### [INSTRUCTIONS TO FOLLOW]
Write out each record below exactly as it appears, with no pictures.

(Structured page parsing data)
****************

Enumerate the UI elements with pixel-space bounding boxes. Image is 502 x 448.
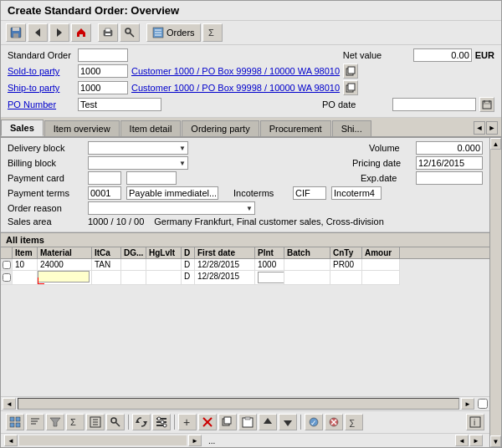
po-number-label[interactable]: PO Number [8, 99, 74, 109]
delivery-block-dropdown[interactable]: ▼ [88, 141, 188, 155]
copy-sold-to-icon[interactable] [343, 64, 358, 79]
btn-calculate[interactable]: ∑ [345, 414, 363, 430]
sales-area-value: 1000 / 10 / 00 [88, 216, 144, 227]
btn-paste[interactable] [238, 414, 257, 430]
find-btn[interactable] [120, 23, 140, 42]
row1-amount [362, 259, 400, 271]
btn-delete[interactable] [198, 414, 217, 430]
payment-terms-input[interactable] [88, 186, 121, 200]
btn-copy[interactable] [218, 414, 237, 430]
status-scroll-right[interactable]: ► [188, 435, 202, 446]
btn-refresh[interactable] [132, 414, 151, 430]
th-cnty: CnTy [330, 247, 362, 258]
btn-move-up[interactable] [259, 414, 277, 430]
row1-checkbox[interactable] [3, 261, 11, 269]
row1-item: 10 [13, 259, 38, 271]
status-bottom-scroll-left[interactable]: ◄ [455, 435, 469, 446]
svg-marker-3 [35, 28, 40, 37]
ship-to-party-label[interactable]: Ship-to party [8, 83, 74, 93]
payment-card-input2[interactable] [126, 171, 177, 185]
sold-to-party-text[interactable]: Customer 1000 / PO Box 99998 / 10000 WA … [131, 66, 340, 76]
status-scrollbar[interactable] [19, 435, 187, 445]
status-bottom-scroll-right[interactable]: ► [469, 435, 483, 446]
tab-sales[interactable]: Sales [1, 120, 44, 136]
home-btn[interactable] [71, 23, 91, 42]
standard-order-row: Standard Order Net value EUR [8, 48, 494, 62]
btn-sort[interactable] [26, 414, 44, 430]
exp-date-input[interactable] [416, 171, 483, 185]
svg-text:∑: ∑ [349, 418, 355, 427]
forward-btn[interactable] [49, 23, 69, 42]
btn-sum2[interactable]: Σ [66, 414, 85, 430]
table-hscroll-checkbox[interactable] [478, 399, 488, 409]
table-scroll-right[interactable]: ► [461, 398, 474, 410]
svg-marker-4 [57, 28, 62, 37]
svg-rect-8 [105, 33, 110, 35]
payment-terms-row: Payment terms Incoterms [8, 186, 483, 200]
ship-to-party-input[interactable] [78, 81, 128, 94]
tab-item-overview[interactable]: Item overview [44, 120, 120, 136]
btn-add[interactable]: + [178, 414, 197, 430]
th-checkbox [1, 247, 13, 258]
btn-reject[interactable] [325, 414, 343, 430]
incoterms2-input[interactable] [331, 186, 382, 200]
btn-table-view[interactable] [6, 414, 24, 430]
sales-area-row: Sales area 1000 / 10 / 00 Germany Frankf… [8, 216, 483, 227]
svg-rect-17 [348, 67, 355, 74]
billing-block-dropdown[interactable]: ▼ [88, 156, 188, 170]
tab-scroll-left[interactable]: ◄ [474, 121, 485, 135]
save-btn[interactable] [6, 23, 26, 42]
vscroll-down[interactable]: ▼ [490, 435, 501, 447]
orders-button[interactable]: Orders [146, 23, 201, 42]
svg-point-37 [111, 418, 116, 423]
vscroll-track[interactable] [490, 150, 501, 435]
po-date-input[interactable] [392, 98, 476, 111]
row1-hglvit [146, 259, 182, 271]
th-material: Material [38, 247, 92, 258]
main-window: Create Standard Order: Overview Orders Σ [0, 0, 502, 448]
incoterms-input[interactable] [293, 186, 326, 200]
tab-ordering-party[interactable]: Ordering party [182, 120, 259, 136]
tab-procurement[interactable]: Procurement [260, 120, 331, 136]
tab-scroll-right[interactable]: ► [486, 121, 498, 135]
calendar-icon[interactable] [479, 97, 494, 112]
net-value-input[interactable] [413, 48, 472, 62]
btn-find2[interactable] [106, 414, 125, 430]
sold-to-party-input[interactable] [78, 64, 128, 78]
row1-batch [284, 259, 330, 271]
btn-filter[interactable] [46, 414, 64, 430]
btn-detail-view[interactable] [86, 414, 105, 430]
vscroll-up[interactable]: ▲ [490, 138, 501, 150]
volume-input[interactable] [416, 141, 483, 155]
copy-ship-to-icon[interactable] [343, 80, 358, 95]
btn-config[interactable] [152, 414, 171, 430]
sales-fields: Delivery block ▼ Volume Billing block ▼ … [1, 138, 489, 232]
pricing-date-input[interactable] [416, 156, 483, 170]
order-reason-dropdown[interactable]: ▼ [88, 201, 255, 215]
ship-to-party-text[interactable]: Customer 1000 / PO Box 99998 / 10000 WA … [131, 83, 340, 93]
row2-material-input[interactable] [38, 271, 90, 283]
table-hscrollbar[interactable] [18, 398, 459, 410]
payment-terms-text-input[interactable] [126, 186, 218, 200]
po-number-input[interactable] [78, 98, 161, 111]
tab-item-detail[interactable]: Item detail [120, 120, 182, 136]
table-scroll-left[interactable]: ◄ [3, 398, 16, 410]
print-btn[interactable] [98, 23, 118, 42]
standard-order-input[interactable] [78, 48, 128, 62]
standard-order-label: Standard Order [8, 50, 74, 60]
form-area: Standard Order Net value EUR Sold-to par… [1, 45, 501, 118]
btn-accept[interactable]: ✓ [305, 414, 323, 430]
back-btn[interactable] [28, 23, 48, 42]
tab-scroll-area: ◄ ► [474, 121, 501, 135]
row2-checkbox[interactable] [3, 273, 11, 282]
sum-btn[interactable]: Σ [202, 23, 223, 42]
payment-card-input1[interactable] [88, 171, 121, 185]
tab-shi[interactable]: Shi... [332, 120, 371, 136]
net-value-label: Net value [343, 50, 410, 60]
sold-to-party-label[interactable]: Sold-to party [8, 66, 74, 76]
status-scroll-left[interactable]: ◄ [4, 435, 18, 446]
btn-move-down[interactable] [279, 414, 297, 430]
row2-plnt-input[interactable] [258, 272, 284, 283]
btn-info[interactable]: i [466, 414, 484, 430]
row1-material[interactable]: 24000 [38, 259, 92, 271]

****************

### [EXPECTED ANSWER]
Enumerate the UI elements with pixel-space bounding boxes. Image is 502 x 448.
po-number-label[interactable]: PO Number [8, 99, 74, 109]
delivery-block-dropdown[interactable]: ▼ [88, 141, 188, 155]
copy-sold-to-icon[interactable] [343, 64, 358, 79]
btn-calculate[interactable]: ∑ [345, 414, 363, 430]
sales-area-value: 1000 / 10 / 00 [88, 216, 144, 227]
btn-paste[interactable] [238, 414, 257, 430]
find-btn[interactable] [120, 23, 140, 42]
row1-amount [362, 259, 400, 271]
btn-delete[interactable] [198, 414, 217, 430]
payment-terms-input[interactable] [88, 186, 121, 200]
btn-copy[interactable] [218, 414, 237, 430]
status-scroll-right[interactable]: ► [188, 435, 202, 446]
btn-refresh[interactable] [132, 414, 151, 430]
th-cnty: CnTy [330, 247, 362, 258]
btn-move-up[interactable] [259, 414, 277, 430]
row1-checkbox[interactable] [3, 261, 11, 269]
row1-item: 10 [13, 259, 38, 271]
status-bottom-scroll-left[interactable]: ◄ [455, 435, 469, 446]
svg-marker-3 [35, 28, 40, 37]
ship-to-party-label[interactable]: Ship-to party [8, 83, 74, 93]
payment-card-input2[interactable] [126, 171, 177, 185]
sold-to-party-text[interactable]: Customer 1000 / PO Box 99998 / 10000 WA … [131, 66, 340, 76]
status-scrollbar[interactable] [19, 435, 187, 445]
status-bottom-scroll-right[interactable]: ► [469, 435, 483, 446]
tab-sales[interactable]: Sales [1, 120, 44, 136]
home-btn[interactable] [71, 23, 91, 42]
standard-order-row: Standard Order Net value EUR [8, 48, 494, 62]
btn-sort[interactable] [26, 414, 44, 430]
exp-date-input[interactable] [416, 171, 483, 185]
svg-text:∑: ∑ [349, 418, 355, 427]
forward-btn[interactable] [49, 23, 69, 42]
btn-sum2[interactable]: Σ [66, 414, 85, 430]
table-hscroll-checkbox[interactable] [478, 399, 488, 409]
table-scroll-right[interactable]: ► [461, 398, 474, 410]
svg-marker-4 [57, 28, 62, 37]
svg-rect-8 [105, 33, 110, 35]
payment-terms-row: Payment terms Incoterms [8, 186, 483, 200]
ship-to-party-input[interactable] [78, 81, 128, 94]
tab-item-overview[interactable]: Item overview [44, 120, 120, 136]
btn-add[interactable]: + [178, 414, 197, 430]
th-checkbox [1, 247, 13, 258]
btn-reject[interactable] [325, 414, 343, 430]
incoterms2-input[interactable] [331, 186, 382, 200]
btn-table-view[interactable] [6, 414, 24, 430]
sales-area-row: Sales area 1000 / 10 / 00 Germany Frankf… [8, 216, 483, 227]
svg-rect-17 [348, 67, 355, 74]
billing-block-dropdown[interactable]: ▼ [88, 156, 188, 170]
tab-scroll-left[interactable]: ◄ [474, 121, 485, 135]
save-btn[interactable] [6, 23, 26, 42]
vscroll-down[interactable]: ▼ [490, 435, 501, 447]
orders-button[interactable]: Orders [146, 23, 201, 42]
svg-point-37 [111, 418, 116, 423]
vscroll-track[interactable] [490, 150, 501, 435]
po-date-input[interactable] [392, 98, 476, 111]
row1-hglvit [146, 259, 182, 271]
th-material: Material [38, 247, 92, 258]
main-window: Create Standard Order: Overview Orders Σ [0, 0, 502, 448]
incoterms-input[interactable] [293, 186, 326, 200]
tab-ordering-party[interactable]: Ordering party [182, 120, 259, 136]
tab-procurement[interactable]: Procurement [260, 120, 331, 136]
tab-scroll-right[interactable]: ► [486, 121, 498, 135]
calendar-icon[interactable] [479, 97, 494, 112]
net-value-input[interactable] [413, 48, 472, 62]
btn-find2[interactable] [106, 414, 125, 430]
sold-to-party-input[interactable] [78, 64, 128, 78]
row1-batch [284, 259, 330, 271]
btn-filter[interactable] [46, 414, 64, 430]
btn-detail-view[interactable] [86, 414, 105, 430]
vscroll-up[interactable]: ▲ [490, 138, 501, 150]
volume-input[interactable] [416, 141, 483, 155]
copy-ship-to-icon[interactable] [343, 80, 358, 95]
btn-config[interactable] [152, 414, 171, 430]
sales-fields: Delivery block ▼ Volume Billing block ▼ … [1, 138, 489, 232]
pricing-date-input[interactable] [416, 156, 483, 170]
order-reason-dropdown[interactable]: ▼ [88, 201, 255, 215]
ship-to-party-text[interactable]: Customer 1000 / PO Box 99998 / 10000 WA … [131, 83, 340, 93]
row2-material-input[interactable] [38, 271, 90, 283]
table-hscrollbar[interactable] [18, 398, 459, 410]
payment-terms-text-input[interactable] [126, 186, 218, 200]
po-number-input[interactable] [78, 98, 161, 111]
tab-item-detail[interactable]: Item detail [120, 120, 182, 136]
table-scroll-left[interactable]: ◄ [3, 398, 16, 410]
print-btn[interactable] [98, 23, 118, 42]
standard-order-input[interactable] [78, 48, 128, 62]
standard-order-label: Standard Order [8, 50, 74, 60]
form-area: Standard Order Net value EUR Sold-to par… [1, 45, 501, 118]
btn-accept[interactable]: ✓ [305, 414, 323, 430]
back-btn[interactable] [28, 23, 48, 42]
tab-scroll-area: ◄ ► [474, 121, 501, 135]
row2-checkbox[interactable] [3, 273, 11, 282]
sum-btn[interactable]: Σ [202, 23, 223, 42]
payment-card-input1[interactable] [88, 171, 121, 185]
tab-shi[interactable]: Shi... [332, 120, 371, 136]
net-value-label: Net value [343, 50, 410, 60]
sold-to-party-label[interactable]: Sold-to party [8, 66, 74, 76]
status-scroll-left[interactable]: ◄ [4, 435, 18, 446]
btn-move-down[interactable] [279, 414, 297, 430]
row2-plnt-input[interactable] [258, 272, 284, 283]
btn-info[interactable]: i [466, 414, 484, 430]
row1-material[interactable]: 24000 [38, 259, 92, 271]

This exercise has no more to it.